The Beit She'arim Necropolis Hauntings
Archaeologists, security guards and visitors to the rock-cut catacombs of Beit She'arim have reported recurring footsteps, low voices reciting in an unidentified language, and the persistent sense of an unseen presence in the deepest galleries.
Beit She’arim, in the Lower Galilee, is the most extensive Jewish necropolis of the late Roman period. Carved into soft limestone hills above the Jezreel Valley, its catacombs contain more than three hundred decorated sarcophagi and the burial place of the patriarch Judah ha-Nasi, redactor of the Mishnah. It is one of the foundational archaeological sites of Jewish late antiquity, a UNESCO World Heritage Site, and the focus of an unusually consistent set of reports of unexplained presences in its deeper galleries that span nearly nine decades of the modern excavation record.
Historical Context
The site was rediscovered in 1936 by the archaeologist Benjamin Mazar, then working under the auspices of the Hebrew University and the Jewish Palestine Exploration Society. Mazar’s initial excavation seasons opened approximately twenty of the catacombs, and his published reports include a number of incidental observations that have been read by later commentators as the earliest entries in the site’s haunting record. In one passage Mazar described the experience of working at the deepest level of Catacomb 14 as “uncomfortable in a way I cannot articulate professionally,” noting that several members of his team refused to remain in the chamber alone.
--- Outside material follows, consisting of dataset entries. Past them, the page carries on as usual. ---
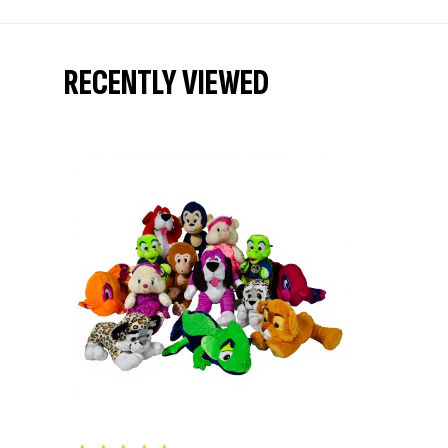
RECENTLY VIEWED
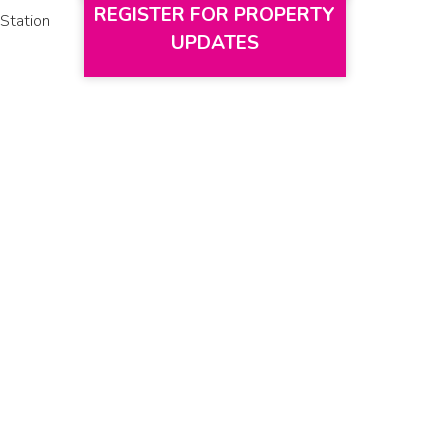
REGISTER FOR PROPERTY
Station
UPDATES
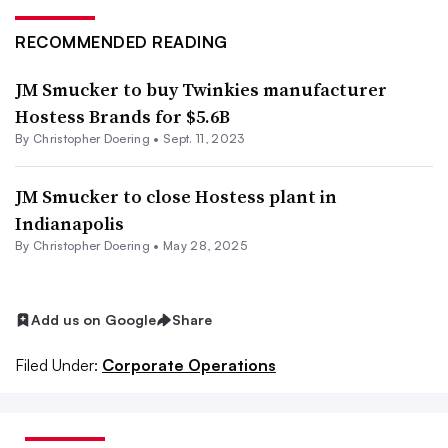
RECOMMENDED READING
JM Smucker to buy Twinkies manufacturer
Hostess Brands for $5.6B
By
Christopher Doering
•
Sept. 11, 2023
JM Smucker to close Hostess plant in
Indianapolis
By
Christopher Doering
•
May 28, 2025
Add us on Google
Share
Filed Under:
Corporate Operations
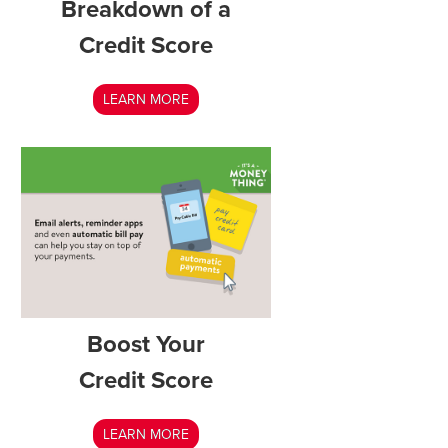
Breakdown of a
Credit Score
LEARN MORE
Boost Your
Credit Score
LEARN MORE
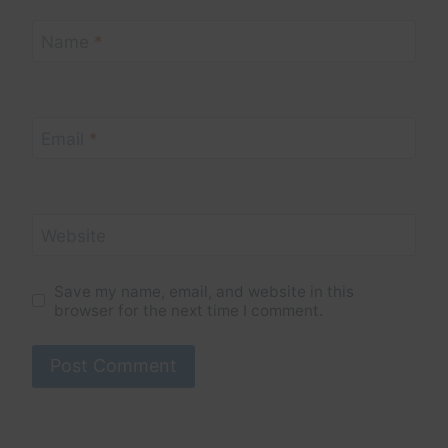
Name
*
Email
*
Website
Save my name, email, and website in this
browser for the next time I comment.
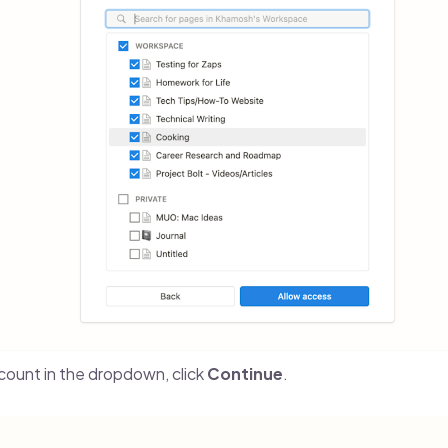
ount in the dropdown, click
Continue
.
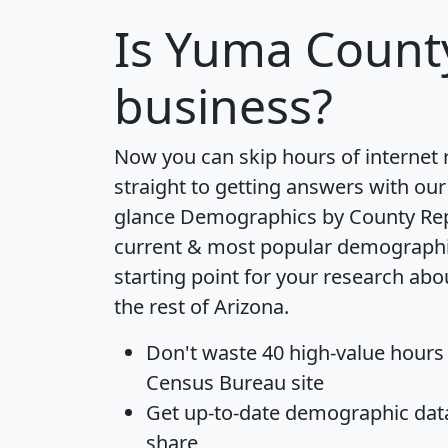
Is
Yuma Count
business?
Now you can skip hours of internet
straight to getting answers with our
glance
Demographics by County Re
current & most popular demographic 
starting point for your research a
the rest of Arizona.
Don't waste 40 high-value hours
Census Bureau site
Get
up-to-date
demographic data,
share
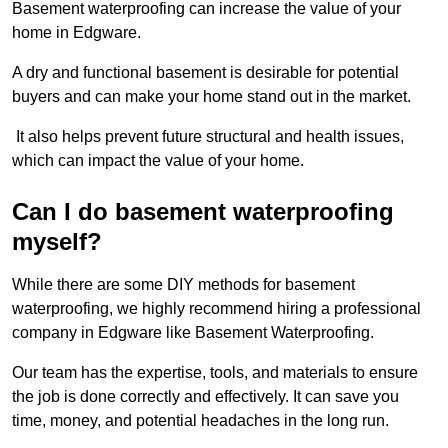
Basement waterproofing can increase the value of your
home in Edgware.
A dry and functional basement is desirable for potential
buyers and can make your home stand out in the market.
It also helps prevent future structural and health issues,
which can impact the value of your home.
Can I do basement waterproofing
myself?
While there are some DIY methods for basement
waterproofing, we highly recommend hiring a professional
company in Edgware like Basement Waterproofing.
Our team has the expertise, tools, and materials to ensure
the job is done correctly and effectively. It can save you
time, money, and potential headaches in the long run.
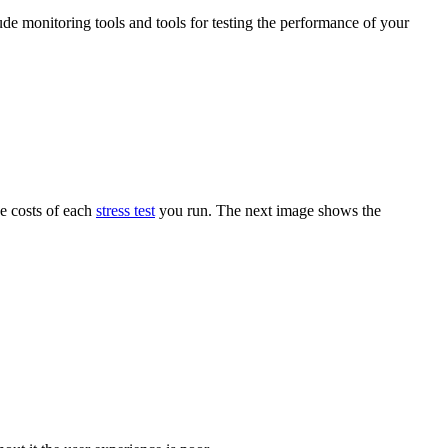
ude monitoring tools and tools for testing the performance of your
he costs of each
stress test
you run. The next image shows the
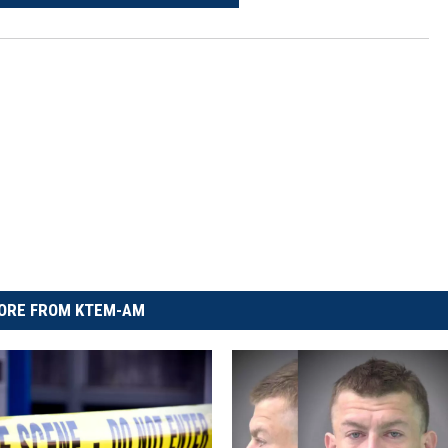
ORE FROM KTEM-AM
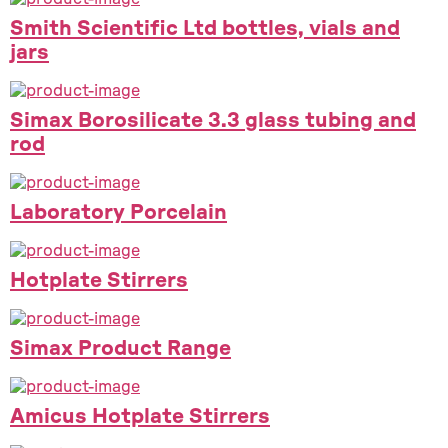
Smith Scientific Ltd bottles, vials and
jars
Simax Borosilicate 3.3 glass tubing and
rod
Laboratory Porcelain
Hotplate Stirrers
Simax Product Range
Amicus Hotplate Stirrers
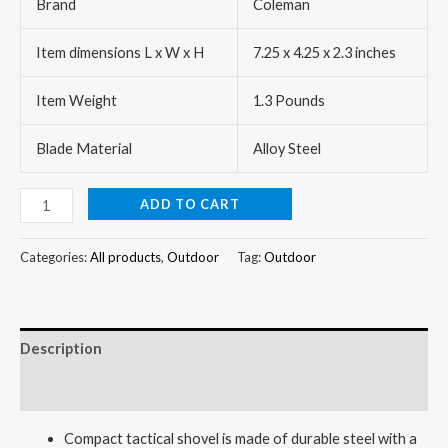
Brand
Coleman
Item dimensions L x W x H
7.25 x 4.25 x 2.3 inches
Item Weight
1.3 Pounds
Blade Material
Alloy Steel
ADD TO CART
Categories:
All products
,
Outdoor
Tag:
Outdoor
Description
Reviews (0)
Compact tactical shovel is made of durable steel with a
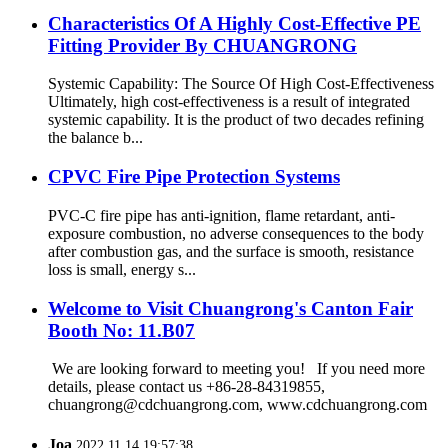
Characteristics Of A Highly Cost-Effective PE
Fitting Provider By CHUANGRONG
Systemic Capability: The Source Of High Cost-Effectiveness
Ultimately, high cost-effectiveness is a result of integrated
systemic capability. It is the product of two decades refining
the balance b...
CPVC Fire Pipe Protection Systems
PVC-C fire pipe has anti-ignition, flame retardant, anti-
exposure combustion, no adverse consequences to the body
after combustion gas, and the surface is smooth, resistance
loss is small, energy s...
Welcome to Visit Chuangrong's Canton Fair
Booth No: 11.B07
We are looking forward to meeting you! If you need more
details, please contact us +86-28-84319855,
chuangrong@cdchuangrong.com, www.cdchuangrong.com
Joa
2022.11.14 19:57:38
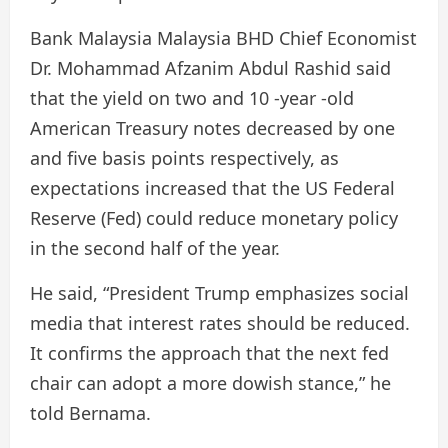
Bank Malaysia Malaysia BHD Chief Economist
Dr. Mohammad Afzanim Abdul Rashid said
that the yield on two and 10 -year -old
American Treasury notes decreased by one
and five basis points respectively, as
expectations increased that the US Federal
Reserve (Fed) could reduce monetary policy
in the second half of the year.
He said, “President Trump emphasizes social
media that interest rates should be reduced.
It confirms the approach that the next fed
chair can adopt a more dowish stance,” he
told Bernama.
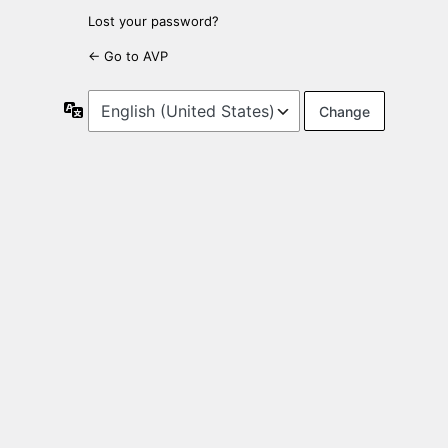
Lost your password?
← Go to AVP
Language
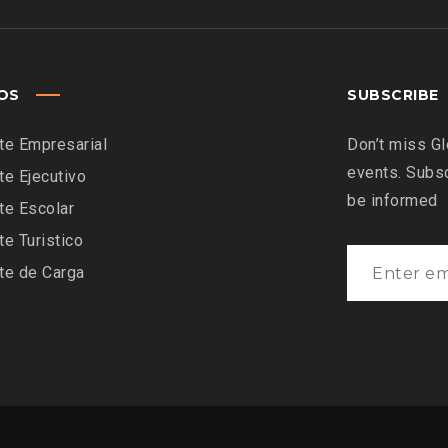
IOS
SUBSCRIBE
te Empresarial
Don’t miss Gl
events. Subsc
te Ejecutivo
be informed
te Escolar
te Turistico
te de Carga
Subsequent excavation seasons under Nahman Avigad in the 1950s and Israel Antiquities Authority work in the 1980s and 1990s produced similar incidental reports. Avigad’s 1976 monograph on the catacombs contains a brief but striking footnote in which he records that the night watchmen employed at the site during the 1955 season repeatedly reported hearing what they took to be Aramaic recitation from inside Catacomb 20, the so-called Catacomb of the Sages, despite the fact that the catacomb had been securely locked at sundown each evening.
Witness Account
The most widely cited single incident took place in 1991, when a group of three Israeli archaeology students working overnight on a survey of the lesser-known catacombs reported a sustained acoustic phenomenon in Catacomb 14. The students, all subsequently interviewed by the parapsychologist Aviva Cohen-Schur of Tel Aviv University, described what they took at first to be a generator running in a neighbouring chamber. On investigation they could find no source. The sound, they said, resolved gradually into what one student described as “two or three voices, low, in a language with the rhythm of Hebrew but not Hebrew.” The phenomenon persisted for approximately forty minutes and ceased abruptly when one of the students spoke aloud in modern Hebrew.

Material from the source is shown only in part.